Laying up files for laser cutting
The first thing to do is work out which material you would like to use, this will dictate the sheet size you have to play with. All sheet sizes can be found on the materials page. The biggest we can cut is 900x600mm but not all materials are available in this size sheet so please take a look before starting your design or layout.
Once you know your sheet size you can make sure your design fits within that space. As you layout your design you need to leave a small gap between each piece (about 1mm) and also a 2.5mm area around the outside of the sheet (sheets are not oversize so anything right up at the edge will be cut off), so if your sheet is a 300x150mm then the largest safe design we can cut on this sheet size is 295 x 145mm.
Knowing your sheet size is also a great way of working out the best size to make your design so you can make the most of the sheet, for example if your sheet size is 600 x 300mm and you want to cut circles that are 160mm then you would only fit 3 on a sheet, whereas if you reduced them a little to 145mm you would fit 6 making it more economical to cut, in most cases cutting the 3 circles would be the same cost as cutting 6 smaller ones.
Supplying your files
1. Supply us the design and let us layup the sheet for you
If you just need multiple copies of a single design the simplest way is to send us a vector file with your design in it and simply tell us how many copies you need.
We will lay up your file for you for the quantity you need and advise you on the most economical way of producing the piece. ie. sometimes its cheaper to order by the full sheet of designs – so if you are just a couple of items short of filling a full sheet we will let you know.
This method is great if you are just cutting just one design but need a few copies of it, pricing will be better if you want to fill a whole or half sheet, so we can advise you on the quantity that fits on the sheet and price for the full sheet of designs.
2. Supply already laid out for a specific sheet size
When ordering multiple different designs we ask that you set the sheet up yourself with all the quantities needed.
Rather than sending us the one design and a quantity you can send us the file already laid out for the sheet size of the material you want to use.

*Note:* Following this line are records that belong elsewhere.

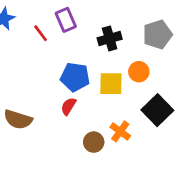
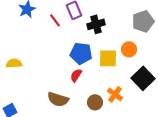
black cross: (110, 38) -> (96, 24), moved
brown semicircle: (18, 119) -> (58, 99), moved

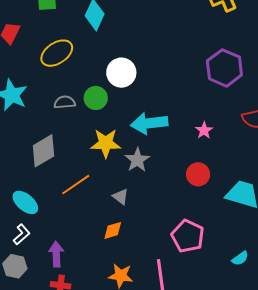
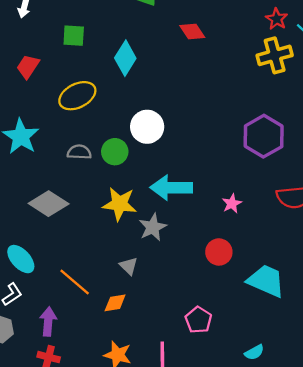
gray diamond: (44, 151) -> (49, 204), turned 56
orange line: (76, 185) -> (75, 282), moved, turned 68
pink pentagon: (188, 236) -> (198, 320), size x0.7

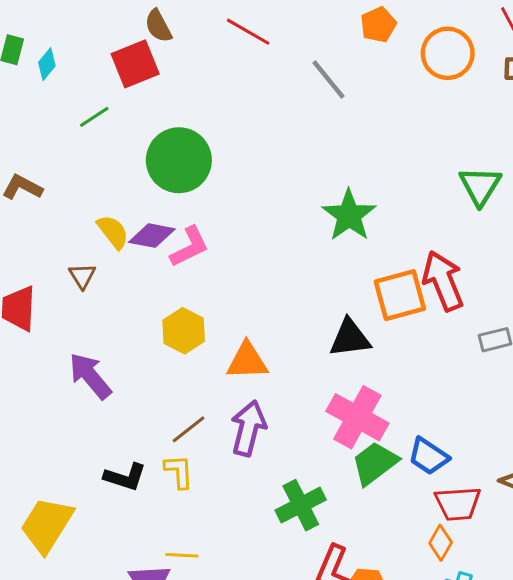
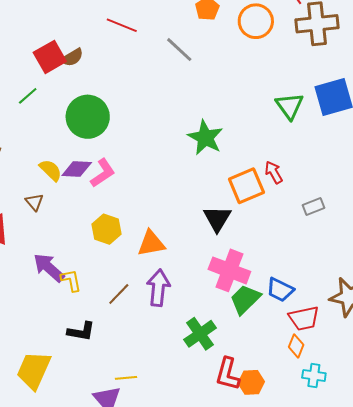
brown semicircle: (158, 26) -> (72, 57), moved, turned -85
red arrow: (443, 281) -> (274, 172), size x0.6
black triangle: (350, 338) -> (217, 219), turned -44
yellow L-shape: (179, 471) -> (71, 280), moved

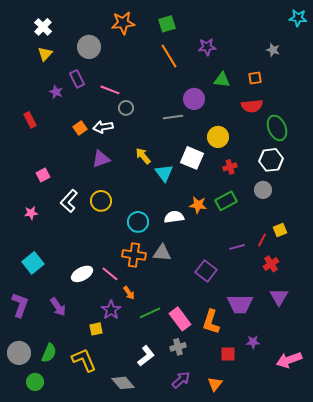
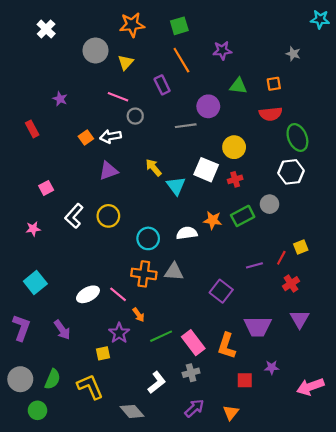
yellow triangle: (45, 54) -> (126, 62), moved
purple rectangle: (77, 79) -> (162, 85), moved
red cross: (230, 167) -> (235, 179), moved
gray circle: (263, 190) -> (270, 204), moved

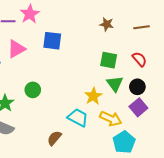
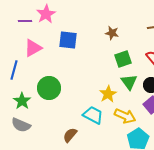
brown star: (107, 24) -> (112, 33), moved
green square: (109, 60) -> (123, 59), turned -30
green circle: (33, 90) -> (49, 88), size x1.5

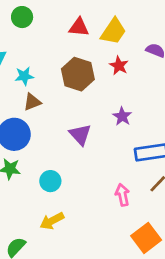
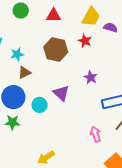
green circle: (22, 17) -> (21, 11), moved
yellow trapezoid: (113, 31) -> (91, 17), moved
cyan circle: (50, 181) -> (40, 105), moved

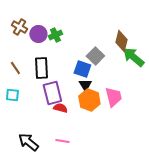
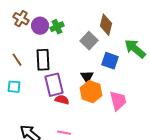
brown diamond: (121, 41) -> (106, 25), moved
gray square: (95, 56) -> (89, 41), moved
blue square: (82, 69) -> (110, 61), moved
pink trapezoid: (113, 97) -> (118, 101), moved

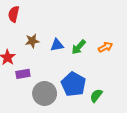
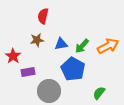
red semicircle: (14, 14) -> (43, 16), moved
orange arrow: (105, 47) -> (108, 46), size x1.5
blue pentagon: (73, 84) -> (73, 69), moved

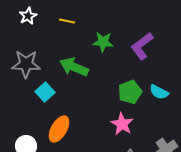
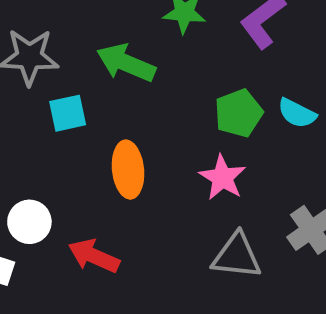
cyan square: (45, 92) -> (68, 113), turned 30
orange ellipse: (59, 129) -> (128, 170), moved, turned -36

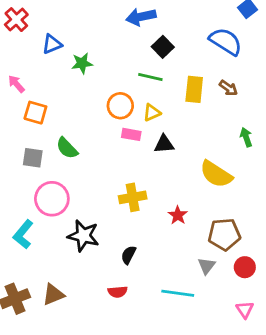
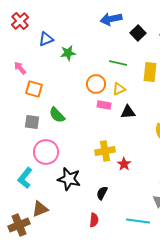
black square: (163, 47) -> (138, 33), moved
red star: (178, 215) -> (124, 164), moved
red semicircle: (118, 292) -> (94, 220), turned -80
brown triangle: (53, 295) -> (40, 209), moved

This is ideal if you have a bunch of different designs that you want to mix onto the one sheet, by carefully laying them out to fill the sheet you can save on material costs and cutting time. So the good thing about supplying your files this way is you can mix in as many different designs into a sheet as you want and have full control over the designs and quantities.
In this case when you arrange your designs be sure to leave a small gap between each piece – a 1mm gap between each design is a good rule of thumb and remember that you also want to leave at least a 2.5mm gap between your designs and the edges of the sheet.
The example here is a 300x300mm sheet size with the 12 copies needed and some extra designs to fill up the sheet.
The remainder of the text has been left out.